Formula 27: The Free Threshold
Template: Free [desirable thing] on orders over $[amount]
Example: “Free express shipping on orders over $75”
Avg. open rate: 36.9%
How to A/B Test Subject Lines in Klaviyo
Having 27 formulas is useless if you don’t test them against each other. Here’s our exact process.
Set Up the Test
In Klaviyo, go to Campaigns > Create Campaign. Under A/B Test, select Subject Line. Set your test split to 20% (10% per variation). The remaining 80% automatically receives the winner.
Choose Your Winning Metric
Set the winning metric to Open Rate and the test duration to 4 hours. For lists under 10,000, extend to 8-12 hours for statistical significance.
What to Test First
Test one variable at a time. Here’s the priority order based on impact:
- Formula type (e.g., curiosity vs. urgency) — highest impact
- Personalization vs. no personalization — second highest
- Emoji vs. no emoji — moderate impact
- Length (short vs. long) — moderate impact
- Capitalization style — lowest impact
Track Results Over Time
Create a spreadsheet or use Klaviyo’s Campaign Performance dashboard to log every test. After 10-15 tests, you’ll have a clear picture of which formulas your specific audience responds to.
Subject Line Mistakes That Kill Open Rates
Using ALL CAPS
ALL CAPS triggers spam filters and feels aggressive. Capitalizing one word for emphasis (“This changes EVERYTHING”) is fine. Entire subject lines in caps are not.
Being Vague
“Check this out” or “Big news inside” tells the reader nothing. Vague subject lines had an average open rate of 12.3% in our data — worse than sending nothing because they damage sender reputation.
Overusing Discounts
If every email leads with a percentage off, you’re training your audience to wait for sales.
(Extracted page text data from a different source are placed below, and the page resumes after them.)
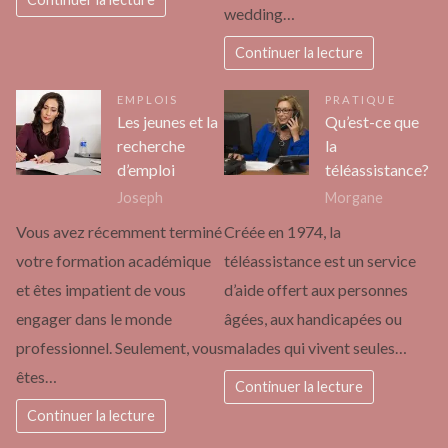
wedding…
Continuer la lecture
EMPLOIS
PRATIQUE
Les jeunes et la
Qu’est-ce que
recherche
la
d’emploi
téléassistance?
Joseph
Morgane
Vous avez récemment terminé
Créée en 1974, la
votre formation académique
téléassistance est un service
et êtes impatient de vous
d’aide offert aux personnes
engager dans le monde
âgées, aux handicapées ou
professionnel. Seulement, vous
malades qui vivent seules…
êtes…
Continuer la lecture
Continuer la lecture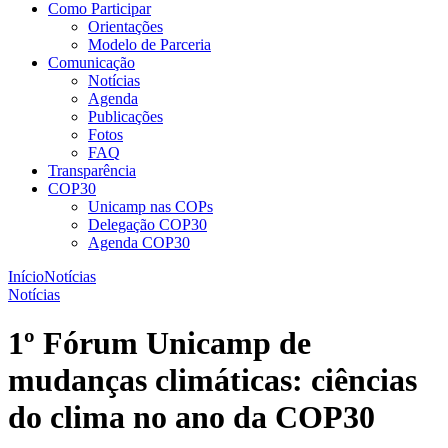
Como Participar
Orientações
Modelo de Parceria
Comunicação
Notícias
Agenda
Publicações
Fotos
FAQ
Transparência
COP30
Unicamp nas COPs
Delegação COP30
Agenda COP30
Início
Notícias
Notícias
1º Fórum Unicamp de
mudanças climáticas: ciências
do clima no ano da COP30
We recommend no more than 30% of your campaigns include discount-based subject lines.
Ignoring Preview Text
The preview text (preheader) is the second line of defense. In Klaviyo, set it under Preview Text in the campaign editor. It should complement the subject line, not repeat it. A good preview text adds 5-7% to open rates.
Misleading Clickbait
If your subject line promises something the email doesn’t deliver, your unsubscribe rate will spike. We’ve seen brands lose 3-5% of their list in a single send from misleading subject lines. Not worth it.
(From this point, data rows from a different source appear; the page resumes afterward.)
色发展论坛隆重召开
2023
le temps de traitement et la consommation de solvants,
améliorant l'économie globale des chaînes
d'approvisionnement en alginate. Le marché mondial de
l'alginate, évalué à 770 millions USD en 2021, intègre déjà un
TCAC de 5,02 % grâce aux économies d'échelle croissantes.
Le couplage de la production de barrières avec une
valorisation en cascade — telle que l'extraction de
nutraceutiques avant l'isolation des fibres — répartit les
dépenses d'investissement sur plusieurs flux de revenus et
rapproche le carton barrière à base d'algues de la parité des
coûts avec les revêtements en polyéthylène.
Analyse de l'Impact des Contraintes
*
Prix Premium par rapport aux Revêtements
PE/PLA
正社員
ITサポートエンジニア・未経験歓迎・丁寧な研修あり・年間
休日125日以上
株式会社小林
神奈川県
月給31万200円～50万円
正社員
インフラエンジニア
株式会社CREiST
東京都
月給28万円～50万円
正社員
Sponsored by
Putting It All Together: A Weekly Campaign Strategy
Here’s how we structure subject line strategy for a typical e-commerce brand sending 3-4 campaigns per week:
| Day | Campaign Type | Recommended Formula Category |
|---|---|---|
| Tuesday | New arrivals / content | Value & Benefit (21-25) |
| Thursday | Social proof / bestsellers | Social Proof (16-20) |
| Saturday | Promotional / sale | Direct Offer (26-27) or Urgency (6-10) |
| Sunday | Personalized recommendation | Personalization (11-15) |
Rotate curiosity formulas (1-5) in as wildcards when you want to break the pattern and re-engage fatigued segments.
The Bottom Line
Subject lines are a skill, not a mystery. The brands that consistently hit 40%+ open rates aren’t lucky — they’re systematic. They test relentlessly, track what works, and rotate formulas to prevent fatigue.
Take these 27 formulas, adapt them to your brand voice, and start testing this week. You don’t need all of them. Find the 5-6 that work for your audience and build your playbook around them.